- EXERCISE -
Ignoring the pictures, repeat every entry below exactly as it appears.

Data records
--- START ---
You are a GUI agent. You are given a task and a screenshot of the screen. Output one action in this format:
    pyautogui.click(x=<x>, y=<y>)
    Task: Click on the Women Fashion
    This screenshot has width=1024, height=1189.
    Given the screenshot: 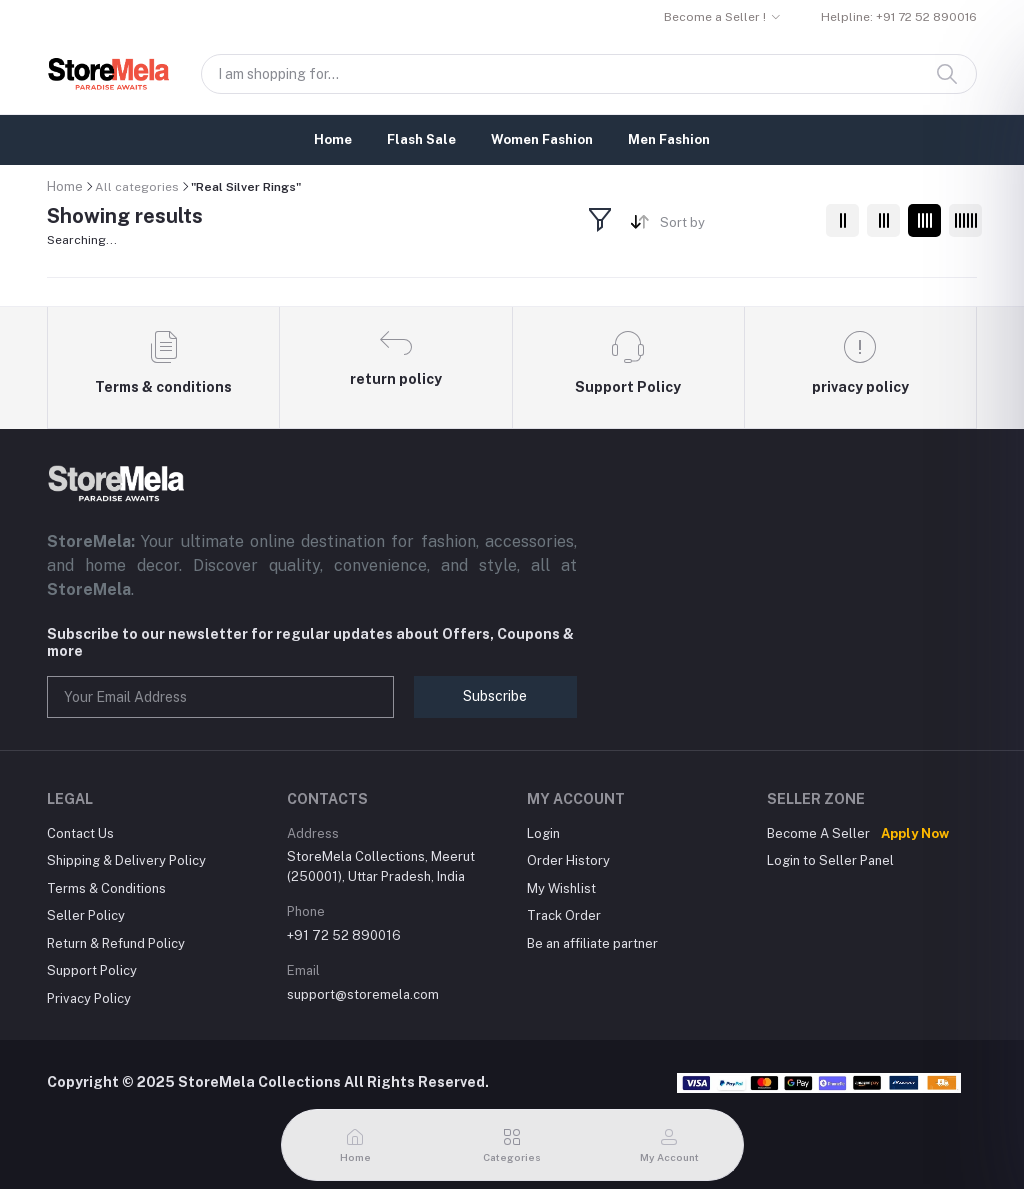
--- END ---
- RESULT OF THE TASK -
You are a GUI agent. You are given a task and a screenshot of the screen. Output one action in this format:
    pyautogui.click(x=<x>, y=<y>)
    Task: Click on the Women Fashion
    This screenshot has width=1024, height=1189.
    Given the screenshot: 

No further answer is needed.